[Records from a data collection]
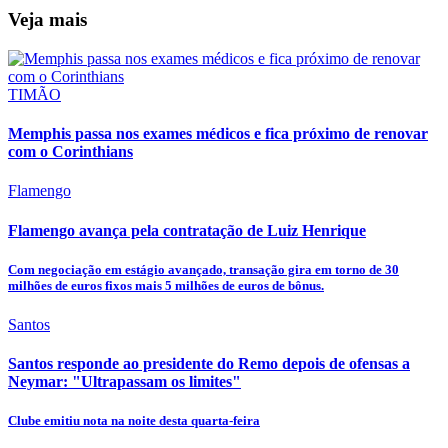
Veja mais
TIMÃO
Memphis passa nos exames médicos e fica próximo de renovar
com o Corinthians
Flamengo
Flamengo avança pela contratação de Luiz Henrique
Com negociação em estágio avançado, transação gira em torno de 30
milhões de euros fixos mais 5 milhões de euros de bônus.
Santos
Santos responde ao presidente do Remo depois de ofensas a
Neymar: "Ultrapassam os limites"
Clube emitiu nota na noite desta quarta-feira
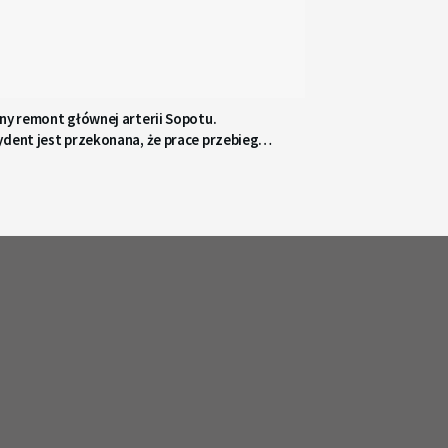
ny remont głównej arterii Sopotu.
ydent jest przekonana, że prace przebiegną
wnie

### [What you will do]
The range to print runs from the line with "Memphis passa nos" through the last line of the entries, both included; keep it exact and skip the pictures.

### [Answer to the exercise]
Memphis passa nos exames médicos e fica próximo de renovar
com o Corinthians
Flamengo
Flamengo avança pela contratação de Luiz Henrique
Com negociação em estágio avançado, transação gira em torno de 30
milhões de euros fixos mais 5 milhões de euros de bônus.
Santos
Santos responde ao presidente do Remo depois de ofensas a
Neymar: "Ultrapassam os limites"
Clube emitiu nota na noite desta quarta-feira
ny remont głównej arterii Sopotu.
ydent jest przekonana, że prace przebiegną
wnie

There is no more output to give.